Fachlich überforderter Anwalt

Der Einzige, der sich raushält, ist ausgerechnet der Anwalt von Marcel D. Mehrere Prozessbeteiligte stellen die Kompetenz des Zeugenbeistands irgendwann offen infrage. Auch beim Gericht scheinen die Sorgen zu wachsen, dass der Anwalt fachlich überfordert ist. Wolfgang Heer, Verteidiger von Beate Zschäpe, beantragt schließlich, dem Anwalt das Mandat zu entziehen. Richter Götzl bittet den Zeugenbeistand, auch mal etwas zu sagen. Und zur Überraschung aller sagt der Anwalt: „Herr D. hat sich heute berichtigt.“ Übersetzt kann das nur heißen: D. hat zugegeben, V-Mann gewesen zu sein. Da muss sogar Götzl lachen, steht dies doch im Widerspruch zu allen mühsam erkämpften Antworten.

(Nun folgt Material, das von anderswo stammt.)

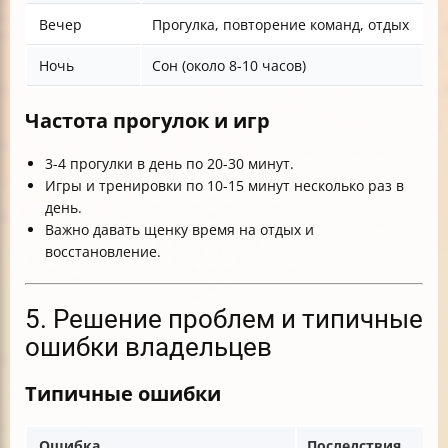
Вечер
Прогулка, повторение команд, отдых
Ночь
Сон (около 8-10 часов)
Частота прогулок и игр
3-4 прогулки в день по 20-30 минут.
Игры и тренировки по 10-15 минут несколько раз в
день.
Важно давать щенку время на отдых и
восстановление.
5. Решение проблем и типичные
ошибки владельцев
Типичные ошибки
Ошибка
Последствия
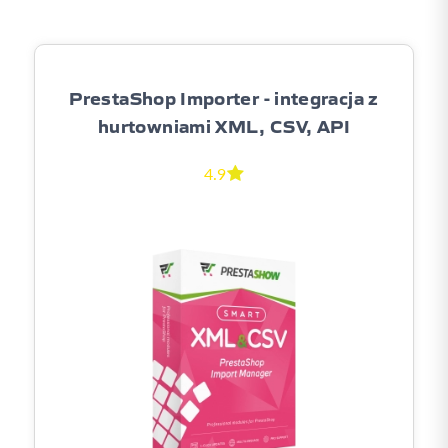
PrestaShop Importer - integracja z
hurtowniami XML, CSV, API
4.9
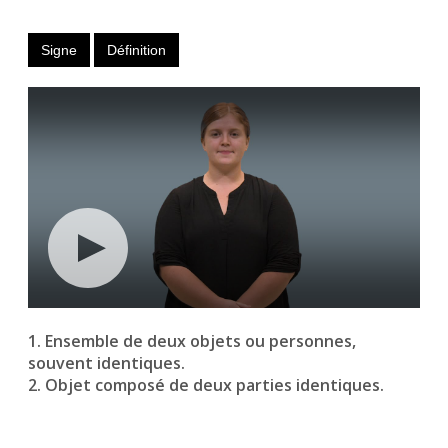
Signe
Définition
1. Ensemble de deux objets ou personnes,
souvent identiques.
2. Objet composé de deux parties identiques.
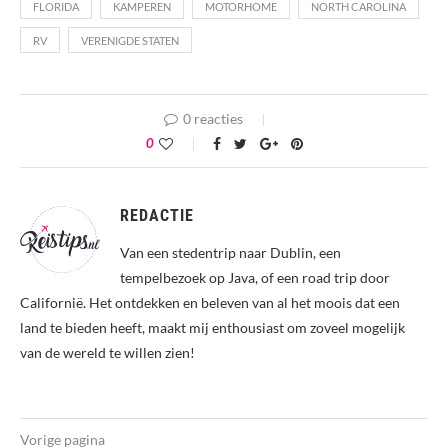
FLORIDA
KAMPEREN
MOTORHOME
NORTH CAROLINA
RV
VERENIGDE STATEN
0 reacties
0
REDACTIE
Van een stedentrip naar Dublin, een
tempelbezoek op Java, of een road trip door
Californië. Het ontdekken en beleven van al het moois dat een
land te bieden heeft, maakt mij enthousiast om zoveel mogelijk
van de wereld te willen zien!
Vorige pagina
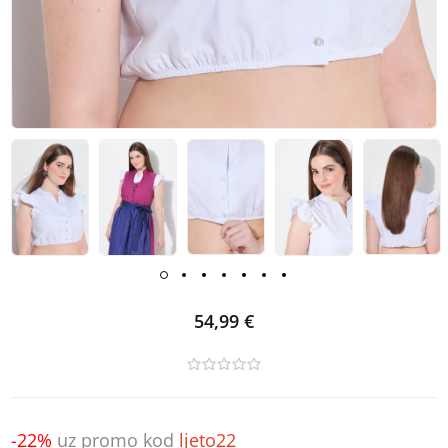
54,99 €
-22%
uz promo kod
ljeto22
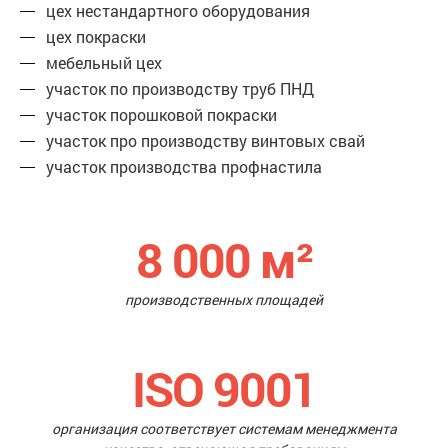
цех нестандартного оборудования
цех покраски
мебельный цех
участок по производству труб ПНД
участок порошковой покраски
участок про производству винтовых свай
участок производства профнастила
8 000
м²
производственных площадей
ISO 9001
организация соответствует системам менеджмента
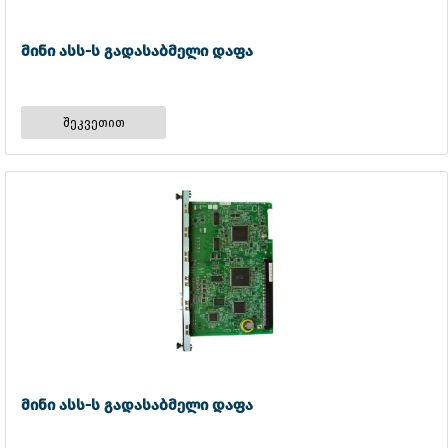
მინი ასს-ს გადასაბმელი დაფა
შეკვეთით
მინი ასს-ს გადასაბმელი დაფა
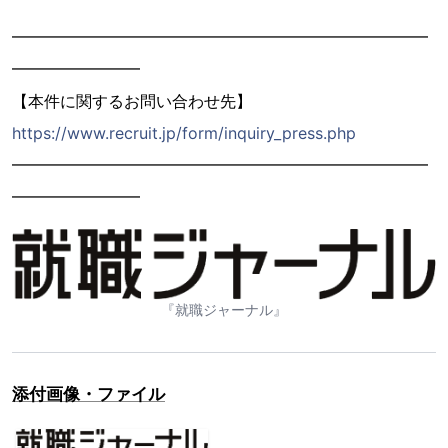
━━━━━━━━━━━━━━━━━━━━━━━━━━
━━━━━━━━
【本件に関するお問い合わせ先】
https://www.recruit.jp/form/inquiry_press.php
━━━━━━━━━━━━━━━━━━━━━━━━━━
━━━━━━━━
『就職ジャーナル』
添付画像・ファイル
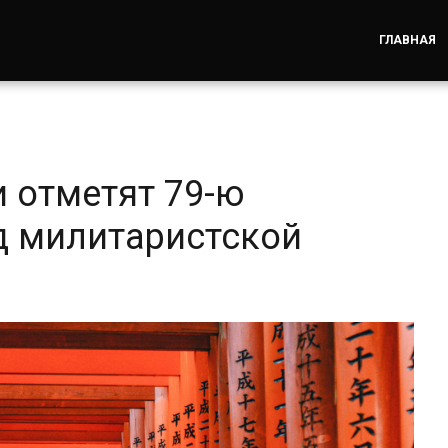
ГЛАВНАЯ
 отметят 79-ю
д милитаристской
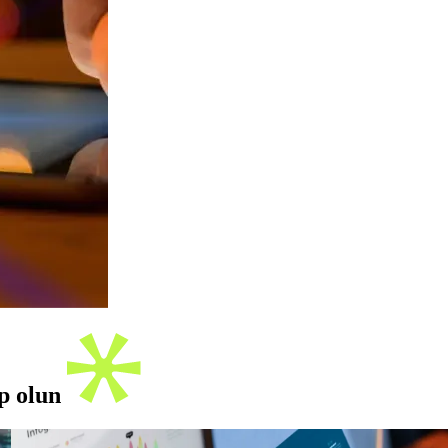
ip olun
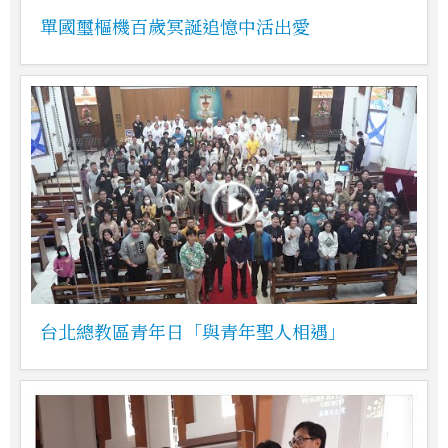
單國璽樞機百歲冥誕追憶中活出愛
台北總教區青年日「與青年聖人相遇」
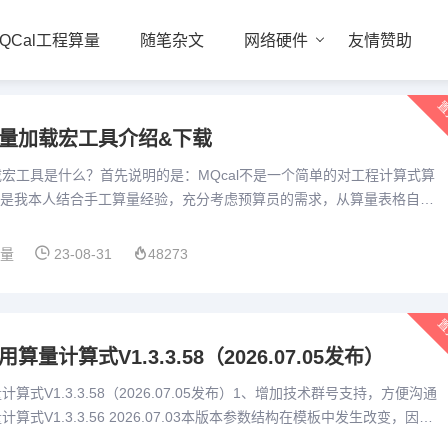
QCal工程算量
随笔杂文
网络硬件
友情赞助
置
算量加载宏工具介绍&下载
加载宏工具是什么？首先说明的是：MQcal不是一个简单的对工程计算式算
是我本人结合手工算量经验，充分考虑预算员的需求，从算量表格自己
输入、特殊标记、汇总统计、打印或打印为pdf、造价预估...
算量
23-08-31
48273
置
算量计算式V1.3.3.58（2026.07.05发布）
计算式V1.3.3.58（2026.07.05发布）1、增加技术群号支持，方便沟通
计算式V1.3.3.56 2026.07.03本版本参数结构在模板中发生改变，因此
 模板设置...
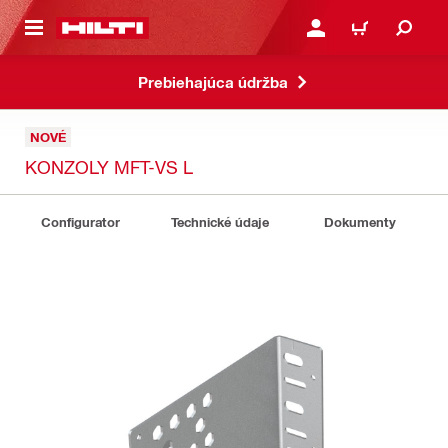
A HLAVNÝ OBSAH
PRIHLÁSIŤ ALEBO ZARE
KOŠÍK
Prebiehajúca údržba
NOVÉ
KONZOLY MFT-VS L
Configurator
Technické údaje
Dokumenty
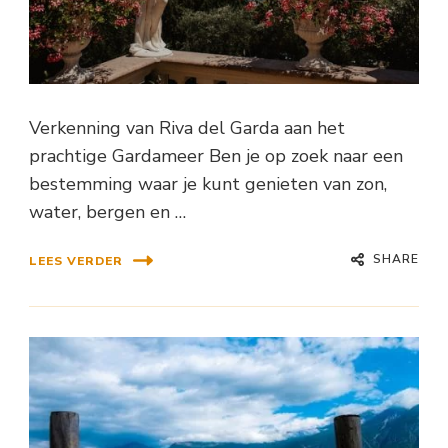
Verkenning van Riva del Garda aan het
prachtige Gardameer Ben je op zoek naar een
bestemming waar je kunt genieten van zon,
water, bergen en …
SHARE
LEES VERDER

Götzl fragt also noch einmal den Zeugen selbst. Und da kommt es, das verklausulierte Bekenntnis von Marcel D. zu seiner Spitzeltätigkeit. Er sagt: „Ich habe gesagt, ich korrigiere meine Aussage in dieser Hinsicht.“ Ansonsten berufe er sich auf sein Auskunftsverweigerungsrecht. Die Verwirrung ist komplett. Richter Götzl unterbricht die Befragung. Das Gericht will nun entscheiden, ob D. mit seinem Anwalt wirklich gut beraten ist. Marcel D. muss also ein fünftes Mal vor Gericht erscheinen, dann eventuell mit anderem Beistand.